A couple garbage collector questions

Tue Apr 3 00:33:07 EDT 2001

kragen at dnaco.net (Kragen Sitaker) writes:

> Douglas Alan  <nessus at mit.edu> wrote:

> >The fact that Python uses referencing counting for its front-line GC
> >has some very desirable properties.  Two come immediately to mind:

> >   (1) Predictable destructor semantics.  This is in contrast to Java,
> >       in which destructors are useless because you don't know if and
> >       when they will ever be called.

> I mostly disagree.  If the timing of destructor calls was really
> predictable, you'd just call them yourself instead of depending on
> the GC to do it for you.

No I wouldn't.  I don't like writing code when the language can do
things for me automatically and save me the work.

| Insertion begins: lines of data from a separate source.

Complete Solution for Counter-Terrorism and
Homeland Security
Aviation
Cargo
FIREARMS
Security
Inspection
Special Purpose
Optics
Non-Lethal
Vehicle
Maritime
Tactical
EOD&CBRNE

> If you know you're done with a file, for example,
> you can close it;

I could.  But I'd prefer the language to close it for me.

> if no part of your program knows when to close it (because more than
> one part of your program is using it, and they stop using it in an
> indeterminate order) then you don't really know when the destructor
> will be called, either.

I know that the destructor will be called as soon as the object is no
longer needed.  That is all the predictability that I require.

> It *is* more deterministic than a real GC, but it's still a long way
> from "predictable" by my lights.

It's predictable enough to do the job the way that I want it to be
done, while with a "real GC", it isn't.

> >   (2) No long GC pauses.

> Again, I mostly disagree.  You get long GC pauses when the last
> reference to any large, complex data structure (or a data structure
> with slow destructors) gets overwritten or goes out of scope.

When such pauses occur is much more predictable than the pauses that
occur with a non-realtime GC, and such pauses are typically much
shorter.  Realtime GC's are cool, but my impression is that they are
fairly expensive and hairy to implement.

> >You might be able to make a "real garbage collector" that has these
> >properties, but it would, I believe, be pretty complicated.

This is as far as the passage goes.